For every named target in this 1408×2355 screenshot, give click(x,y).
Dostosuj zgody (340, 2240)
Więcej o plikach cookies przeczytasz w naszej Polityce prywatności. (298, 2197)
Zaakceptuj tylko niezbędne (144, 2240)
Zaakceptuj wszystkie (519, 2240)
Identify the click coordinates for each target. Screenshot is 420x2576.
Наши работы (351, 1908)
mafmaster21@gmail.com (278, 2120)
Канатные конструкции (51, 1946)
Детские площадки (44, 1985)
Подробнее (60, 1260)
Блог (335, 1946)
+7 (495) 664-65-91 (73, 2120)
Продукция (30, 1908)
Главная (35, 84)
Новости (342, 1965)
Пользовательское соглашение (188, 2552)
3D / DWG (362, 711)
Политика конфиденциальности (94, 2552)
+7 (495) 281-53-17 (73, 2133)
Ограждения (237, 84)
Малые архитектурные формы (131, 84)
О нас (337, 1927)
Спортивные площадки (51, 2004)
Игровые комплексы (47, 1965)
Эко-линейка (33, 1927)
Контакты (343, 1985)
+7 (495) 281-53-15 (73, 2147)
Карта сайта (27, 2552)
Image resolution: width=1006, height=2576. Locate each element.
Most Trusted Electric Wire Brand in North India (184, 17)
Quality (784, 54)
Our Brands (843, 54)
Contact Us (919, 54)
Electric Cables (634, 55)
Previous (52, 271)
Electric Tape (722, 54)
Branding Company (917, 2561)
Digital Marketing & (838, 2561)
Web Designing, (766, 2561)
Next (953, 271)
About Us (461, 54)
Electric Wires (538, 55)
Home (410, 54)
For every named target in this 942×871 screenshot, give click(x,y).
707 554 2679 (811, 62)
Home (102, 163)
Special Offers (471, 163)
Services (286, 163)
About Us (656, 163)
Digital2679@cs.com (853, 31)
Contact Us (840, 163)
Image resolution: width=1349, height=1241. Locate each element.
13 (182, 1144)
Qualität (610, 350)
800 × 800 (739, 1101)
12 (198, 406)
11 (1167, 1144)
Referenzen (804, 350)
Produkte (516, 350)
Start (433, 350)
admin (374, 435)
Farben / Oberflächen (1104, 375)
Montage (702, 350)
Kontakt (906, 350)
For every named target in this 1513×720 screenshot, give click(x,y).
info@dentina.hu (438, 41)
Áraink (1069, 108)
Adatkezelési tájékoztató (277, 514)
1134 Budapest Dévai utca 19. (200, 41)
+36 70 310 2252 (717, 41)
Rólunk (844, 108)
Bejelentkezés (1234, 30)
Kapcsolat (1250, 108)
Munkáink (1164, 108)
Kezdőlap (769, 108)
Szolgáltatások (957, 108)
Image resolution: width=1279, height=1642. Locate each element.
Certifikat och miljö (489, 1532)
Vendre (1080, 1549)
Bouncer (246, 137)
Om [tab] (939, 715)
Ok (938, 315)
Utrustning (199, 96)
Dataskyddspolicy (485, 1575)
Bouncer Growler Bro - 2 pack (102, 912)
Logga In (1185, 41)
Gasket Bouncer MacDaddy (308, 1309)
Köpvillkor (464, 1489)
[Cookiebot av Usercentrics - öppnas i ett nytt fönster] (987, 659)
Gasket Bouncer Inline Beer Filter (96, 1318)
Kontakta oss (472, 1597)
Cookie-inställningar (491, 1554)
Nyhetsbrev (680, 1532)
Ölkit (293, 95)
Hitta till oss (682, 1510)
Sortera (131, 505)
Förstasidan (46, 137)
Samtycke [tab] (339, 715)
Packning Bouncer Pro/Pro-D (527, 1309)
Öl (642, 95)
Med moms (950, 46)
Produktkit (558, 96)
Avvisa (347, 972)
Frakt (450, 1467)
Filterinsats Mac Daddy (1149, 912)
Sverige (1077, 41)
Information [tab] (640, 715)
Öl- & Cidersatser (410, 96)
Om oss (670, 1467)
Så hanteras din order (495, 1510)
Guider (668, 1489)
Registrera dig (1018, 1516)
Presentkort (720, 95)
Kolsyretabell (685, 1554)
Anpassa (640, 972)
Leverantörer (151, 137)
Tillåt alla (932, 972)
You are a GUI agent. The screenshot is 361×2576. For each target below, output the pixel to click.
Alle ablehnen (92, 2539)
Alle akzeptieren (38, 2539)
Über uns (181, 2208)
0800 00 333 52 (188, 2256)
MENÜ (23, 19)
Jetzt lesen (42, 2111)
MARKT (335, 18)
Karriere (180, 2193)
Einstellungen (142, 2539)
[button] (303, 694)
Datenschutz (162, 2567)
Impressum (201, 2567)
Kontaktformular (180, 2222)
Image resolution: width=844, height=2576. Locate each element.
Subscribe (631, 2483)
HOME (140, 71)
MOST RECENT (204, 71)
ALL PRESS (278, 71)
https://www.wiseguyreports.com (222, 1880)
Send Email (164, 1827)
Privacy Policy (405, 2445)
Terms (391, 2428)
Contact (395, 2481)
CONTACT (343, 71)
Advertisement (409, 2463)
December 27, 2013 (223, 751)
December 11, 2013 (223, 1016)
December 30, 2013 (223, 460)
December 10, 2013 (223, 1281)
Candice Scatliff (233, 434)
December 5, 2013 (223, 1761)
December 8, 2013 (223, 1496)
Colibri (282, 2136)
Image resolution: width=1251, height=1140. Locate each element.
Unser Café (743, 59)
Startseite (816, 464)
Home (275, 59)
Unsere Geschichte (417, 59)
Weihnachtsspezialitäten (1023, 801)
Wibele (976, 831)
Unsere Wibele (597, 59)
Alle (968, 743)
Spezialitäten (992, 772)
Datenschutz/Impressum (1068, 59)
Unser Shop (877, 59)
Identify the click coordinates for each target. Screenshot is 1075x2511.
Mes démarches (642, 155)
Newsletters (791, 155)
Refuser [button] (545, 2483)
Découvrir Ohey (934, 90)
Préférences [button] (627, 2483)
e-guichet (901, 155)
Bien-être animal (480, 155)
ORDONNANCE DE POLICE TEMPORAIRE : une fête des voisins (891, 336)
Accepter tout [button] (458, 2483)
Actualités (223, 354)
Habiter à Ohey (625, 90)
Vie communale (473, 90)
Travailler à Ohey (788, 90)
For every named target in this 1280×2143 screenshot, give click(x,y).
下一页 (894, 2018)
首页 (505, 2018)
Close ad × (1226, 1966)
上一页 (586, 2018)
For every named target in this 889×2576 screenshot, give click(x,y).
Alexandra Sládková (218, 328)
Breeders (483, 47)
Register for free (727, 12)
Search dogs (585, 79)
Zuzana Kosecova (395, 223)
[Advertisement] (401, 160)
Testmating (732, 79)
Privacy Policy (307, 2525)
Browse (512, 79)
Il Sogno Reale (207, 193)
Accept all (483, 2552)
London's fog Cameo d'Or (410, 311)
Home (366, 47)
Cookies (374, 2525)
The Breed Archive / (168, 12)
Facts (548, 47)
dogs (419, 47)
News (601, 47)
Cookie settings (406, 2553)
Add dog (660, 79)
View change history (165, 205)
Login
___
Activity: Determine the count of lines in the data that contain the string "this", and reply with that count alone.

Reply: 5